Kenya has posted a particularly impressive rate, with the Afrobarometer survey showing that access to electricity grid has shot up from a paltry 38 per cent in 2005/2006 to the current 83 per cent. While the number of households that can access electricity grid has jumped, only one in three (36 per cent) are actually connected, according to the latest KDHS.
The majority of households in urban areas (68 per cent) have electricity while the vast majority of rural households (87 per cent) do not. Of the 18 countries surveyed, only Egypt and Mauritius were found to have universal electric grid connectivity.
Kenya’s biggest gains were to be found in improved roads, where it was found that 97 per cent of all areas surveyed had access to modern roads ((paved, murram or tarred). This is second only to Mauritius which has a universal coverage of 100 per cent.
The report attributes the sharp increase in road development to aggressive infrastructure development and recognises the impact of devolution, given that much of the development has been done by the county governments, which came into existence after the 2013 election.
Overall, North African countries were found to have the highest rates of infrastructure development on all four indicators, with East African countries performing the worst of all regions on the continent.
In addition, availability of infrastructure, is still heavily skewed towards urban dwellers.

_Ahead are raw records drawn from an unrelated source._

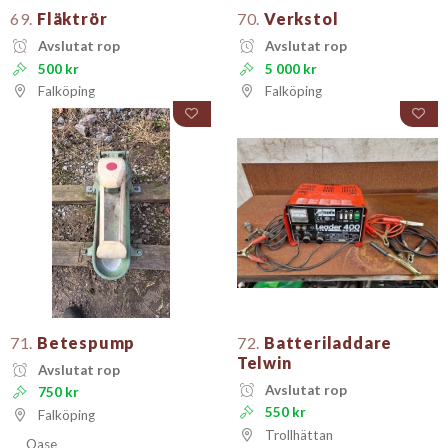
69.
Fläktrör
70.
Verkstol
Avslutat rop
Avslutat rop
500 kr
5 000 kr
Falköping
Falköping
71.
Betespump
72.
Batteriladdare
Telwin
Avslutat rop
Avslutat rop
750 kr
550 kr
Falköping
Trollhättan
Oase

People who live in rural areas are still less likely to have access to piped water, tarmacked roads and electricity connectivity, even if mobile phone coverage was shared out more equally between rural and urban dwellers.
The Afrobarometer report concludes that its findings show a lack of certain essential infrastructure is related to the experience of poverty, but not necessarily that better infrastructure causes reductions in poverty.